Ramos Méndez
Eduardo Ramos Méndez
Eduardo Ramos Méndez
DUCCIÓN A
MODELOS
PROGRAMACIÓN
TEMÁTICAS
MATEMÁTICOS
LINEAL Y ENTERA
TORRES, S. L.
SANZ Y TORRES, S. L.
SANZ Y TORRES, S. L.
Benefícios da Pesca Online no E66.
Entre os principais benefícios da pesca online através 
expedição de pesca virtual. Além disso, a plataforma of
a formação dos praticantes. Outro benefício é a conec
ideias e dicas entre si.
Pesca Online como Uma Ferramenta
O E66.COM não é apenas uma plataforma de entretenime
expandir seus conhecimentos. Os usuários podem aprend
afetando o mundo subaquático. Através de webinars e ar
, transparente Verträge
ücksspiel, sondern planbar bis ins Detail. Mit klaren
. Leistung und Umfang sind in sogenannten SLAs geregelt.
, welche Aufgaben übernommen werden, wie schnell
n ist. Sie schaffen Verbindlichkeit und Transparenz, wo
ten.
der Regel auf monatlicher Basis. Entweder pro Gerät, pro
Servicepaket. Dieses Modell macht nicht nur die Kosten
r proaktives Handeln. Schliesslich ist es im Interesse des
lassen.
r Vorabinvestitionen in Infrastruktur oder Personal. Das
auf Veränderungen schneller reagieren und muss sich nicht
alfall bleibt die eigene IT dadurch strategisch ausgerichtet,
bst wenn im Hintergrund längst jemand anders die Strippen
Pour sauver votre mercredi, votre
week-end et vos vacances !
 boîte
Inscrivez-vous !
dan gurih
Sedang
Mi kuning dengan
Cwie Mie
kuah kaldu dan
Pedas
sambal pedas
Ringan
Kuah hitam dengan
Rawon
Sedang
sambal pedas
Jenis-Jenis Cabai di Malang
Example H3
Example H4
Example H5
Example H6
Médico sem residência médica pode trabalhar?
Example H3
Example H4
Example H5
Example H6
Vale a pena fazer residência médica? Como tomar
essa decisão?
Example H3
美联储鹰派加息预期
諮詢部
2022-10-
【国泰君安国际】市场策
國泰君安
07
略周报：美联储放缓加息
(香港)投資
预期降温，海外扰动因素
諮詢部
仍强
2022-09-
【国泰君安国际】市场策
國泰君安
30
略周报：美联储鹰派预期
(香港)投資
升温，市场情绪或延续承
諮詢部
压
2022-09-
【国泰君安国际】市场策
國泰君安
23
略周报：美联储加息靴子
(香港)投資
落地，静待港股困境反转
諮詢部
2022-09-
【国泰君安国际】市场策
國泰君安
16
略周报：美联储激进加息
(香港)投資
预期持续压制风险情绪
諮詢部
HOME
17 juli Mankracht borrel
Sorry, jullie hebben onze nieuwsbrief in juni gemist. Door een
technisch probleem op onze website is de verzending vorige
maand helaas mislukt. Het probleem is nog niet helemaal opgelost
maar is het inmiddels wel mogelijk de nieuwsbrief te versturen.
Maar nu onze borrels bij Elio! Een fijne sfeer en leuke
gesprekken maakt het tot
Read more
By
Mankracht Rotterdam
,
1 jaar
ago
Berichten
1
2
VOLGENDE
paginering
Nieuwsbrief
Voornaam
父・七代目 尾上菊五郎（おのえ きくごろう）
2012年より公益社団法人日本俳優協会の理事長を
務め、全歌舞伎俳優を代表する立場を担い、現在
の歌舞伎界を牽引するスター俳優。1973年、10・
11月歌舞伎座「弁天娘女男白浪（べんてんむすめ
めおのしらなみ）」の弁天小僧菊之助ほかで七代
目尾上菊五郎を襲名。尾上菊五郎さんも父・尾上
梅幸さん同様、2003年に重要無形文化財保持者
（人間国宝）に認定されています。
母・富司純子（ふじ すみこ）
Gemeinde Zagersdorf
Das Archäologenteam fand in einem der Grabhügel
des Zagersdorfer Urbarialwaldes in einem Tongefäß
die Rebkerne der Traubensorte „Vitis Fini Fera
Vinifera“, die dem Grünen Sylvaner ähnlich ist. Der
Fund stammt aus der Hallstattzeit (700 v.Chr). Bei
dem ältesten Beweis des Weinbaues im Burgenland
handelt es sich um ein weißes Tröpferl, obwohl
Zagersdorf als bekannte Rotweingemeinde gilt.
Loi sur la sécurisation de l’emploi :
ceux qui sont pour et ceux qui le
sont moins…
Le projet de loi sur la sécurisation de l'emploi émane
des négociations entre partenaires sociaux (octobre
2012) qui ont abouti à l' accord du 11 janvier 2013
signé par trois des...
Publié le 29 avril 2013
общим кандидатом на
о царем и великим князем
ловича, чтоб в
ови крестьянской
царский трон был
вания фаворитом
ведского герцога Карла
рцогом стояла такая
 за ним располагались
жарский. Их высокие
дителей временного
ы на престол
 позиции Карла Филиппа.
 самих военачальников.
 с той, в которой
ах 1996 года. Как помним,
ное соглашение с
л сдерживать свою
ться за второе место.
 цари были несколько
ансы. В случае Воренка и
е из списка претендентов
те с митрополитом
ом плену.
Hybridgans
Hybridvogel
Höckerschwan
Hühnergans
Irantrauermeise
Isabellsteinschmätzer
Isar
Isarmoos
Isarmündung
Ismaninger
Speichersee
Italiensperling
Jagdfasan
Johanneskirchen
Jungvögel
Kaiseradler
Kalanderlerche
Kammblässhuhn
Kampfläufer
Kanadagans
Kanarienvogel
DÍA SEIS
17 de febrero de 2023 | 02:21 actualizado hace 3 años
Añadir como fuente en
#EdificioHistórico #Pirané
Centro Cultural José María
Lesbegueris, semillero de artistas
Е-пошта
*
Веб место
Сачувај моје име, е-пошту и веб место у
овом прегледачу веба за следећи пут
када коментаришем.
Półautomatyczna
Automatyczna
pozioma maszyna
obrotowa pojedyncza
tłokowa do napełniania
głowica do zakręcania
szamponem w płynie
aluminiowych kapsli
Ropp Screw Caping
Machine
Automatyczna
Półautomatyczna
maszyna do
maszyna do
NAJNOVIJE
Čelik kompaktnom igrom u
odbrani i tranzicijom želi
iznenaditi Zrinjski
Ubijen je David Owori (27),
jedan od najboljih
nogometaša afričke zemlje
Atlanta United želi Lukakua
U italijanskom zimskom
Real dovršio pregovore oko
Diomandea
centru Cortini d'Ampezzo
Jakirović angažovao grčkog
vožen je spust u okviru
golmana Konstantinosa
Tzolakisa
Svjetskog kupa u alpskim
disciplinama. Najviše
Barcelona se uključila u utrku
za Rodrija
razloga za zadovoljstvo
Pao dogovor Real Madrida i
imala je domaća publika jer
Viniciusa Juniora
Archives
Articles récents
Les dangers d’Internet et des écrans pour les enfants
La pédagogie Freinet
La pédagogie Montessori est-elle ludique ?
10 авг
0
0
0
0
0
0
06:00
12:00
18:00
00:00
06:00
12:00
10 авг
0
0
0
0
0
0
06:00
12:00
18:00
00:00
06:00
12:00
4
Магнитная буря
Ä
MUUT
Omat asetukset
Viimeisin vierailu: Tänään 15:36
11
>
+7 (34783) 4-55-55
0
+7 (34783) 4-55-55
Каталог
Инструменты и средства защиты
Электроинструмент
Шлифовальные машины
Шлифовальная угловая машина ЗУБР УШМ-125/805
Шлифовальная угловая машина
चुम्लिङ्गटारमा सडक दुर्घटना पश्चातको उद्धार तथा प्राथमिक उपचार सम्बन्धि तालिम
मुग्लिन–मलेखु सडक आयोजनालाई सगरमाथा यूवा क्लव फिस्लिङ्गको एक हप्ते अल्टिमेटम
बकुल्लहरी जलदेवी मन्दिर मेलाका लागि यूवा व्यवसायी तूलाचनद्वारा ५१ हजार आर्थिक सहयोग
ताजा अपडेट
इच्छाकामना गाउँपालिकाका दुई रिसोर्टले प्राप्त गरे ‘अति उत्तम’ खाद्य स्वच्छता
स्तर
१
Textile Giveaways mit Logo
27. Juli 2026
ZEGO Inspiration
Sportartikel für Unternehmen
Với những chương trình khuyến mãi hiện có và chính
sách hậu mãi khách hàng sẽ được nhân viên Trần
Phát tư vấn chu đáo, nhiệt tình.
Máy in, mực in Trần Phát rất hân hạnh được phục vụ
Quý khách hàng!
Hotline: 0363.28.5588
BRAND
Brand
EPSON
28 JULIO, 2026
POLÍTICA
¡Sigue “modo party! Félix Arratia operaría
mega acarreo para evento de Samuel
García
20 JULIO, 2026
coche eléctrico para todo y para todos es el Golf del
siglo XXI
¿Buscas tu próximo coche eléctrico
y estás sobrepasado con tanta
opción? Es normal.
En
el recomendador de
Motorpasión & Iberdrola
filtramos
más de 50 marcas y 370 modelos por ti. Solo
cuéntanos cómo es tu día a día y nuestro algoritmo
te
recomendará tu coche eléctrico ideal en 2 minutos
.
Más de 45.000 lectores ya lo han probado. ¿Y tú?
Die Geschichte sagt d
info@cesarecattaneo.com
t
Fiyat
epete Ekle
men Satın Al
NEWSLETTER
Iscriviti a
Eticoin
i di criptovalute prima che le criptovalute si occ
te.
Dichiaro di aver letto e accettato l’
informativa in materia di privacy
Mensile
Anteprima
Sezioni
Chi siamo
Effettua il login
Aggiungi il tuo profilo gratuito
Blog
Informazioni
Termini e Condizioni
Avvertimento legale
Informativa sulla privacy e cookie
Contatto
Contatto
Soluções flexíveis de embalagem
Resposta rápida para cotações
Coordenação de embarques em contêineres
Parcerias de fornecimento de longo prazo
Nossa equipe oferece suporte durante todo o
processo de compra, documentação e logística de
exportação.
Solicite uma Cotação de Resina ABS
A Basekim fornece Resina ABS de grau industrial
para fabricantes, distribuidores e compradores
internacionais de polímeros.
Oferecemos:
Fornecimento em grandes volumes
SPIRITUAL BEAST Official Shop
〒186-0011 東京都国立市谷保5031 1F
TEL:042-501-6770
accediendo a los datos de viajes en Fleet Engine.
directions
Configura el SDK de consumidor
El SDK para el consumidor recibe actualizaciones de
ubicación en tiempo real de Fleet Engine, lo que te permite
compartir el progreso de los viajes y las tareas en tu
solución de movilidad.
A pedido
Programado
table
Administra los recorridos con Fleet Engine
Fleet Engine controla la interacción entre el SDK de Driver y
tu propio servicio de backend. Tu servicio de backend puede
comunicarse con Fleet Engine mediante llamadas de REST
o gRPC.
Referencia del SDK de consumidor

--------------------

What needs to be done: Give the exact lines, and only those, from the line containing "r proaktives Handeln." through the line containing "17 juli Mankracht borrel" in the entries above.

Exercise result:
r proaktives Handeln. Schliesslich ist es im Interesse des
lassen.
r Vorabinvestitionen in Infrastruktur oder Personal. Das
auf Veränderungen schneller reagieren und muss sich nicht
alfall bleibt die eigene IT dadurch strategisch ausgerichtet,
bst wenn im Hintergrund längst jemand anders die Strippen
Pour sauver votre mercredi, votre
week-end et vos vacances !
 boîte
Inscrivez-vous !
dan gurih
Sedang
Mi kuning dengan
Cwie Mie
kuah kaldu dan
Pedas
sambal pedas
Ringan
Kuah hitam dengan
Rawon
Sedang
sambal pedas
Jenis-Jenis Cabai di Malang
Example H3
Example H4
Example H5
Example H6
Médico sem residência médica pode trabalhar?
Example H3
Example H4
Example H5
Example H6
Vale a pena fazer residência médica? Como tomar
essa decisão?
Example H3
美联储鹰派加息预期
諮詢部
2022-10-
【国泰君安国际】市场策
國泰君安
07
略周报：美联储放缓加息
(香港)投資
预期降温，海外扰动因素
諮詢部
仍强
2022-09-
【国泰君安国际】市场策
國泰君安
30
略周报：美联储鹰派预期
(香港)投資
升温，市场情绪或延续承
諮詢部
压
2022-09-
【国泰君安国际】市场策
國泰君安
23
略周报：美联储加息靴子
(香港)投資
落地，静待港股困境反转
諮詢部
2022-09-
【国泰君安国际】市场策
國泰君安
16
略周报：美联储激进加息
(香港)投資
预期持续压制风险情绪
諮詢部
HOME
17 juli Mankracht borrel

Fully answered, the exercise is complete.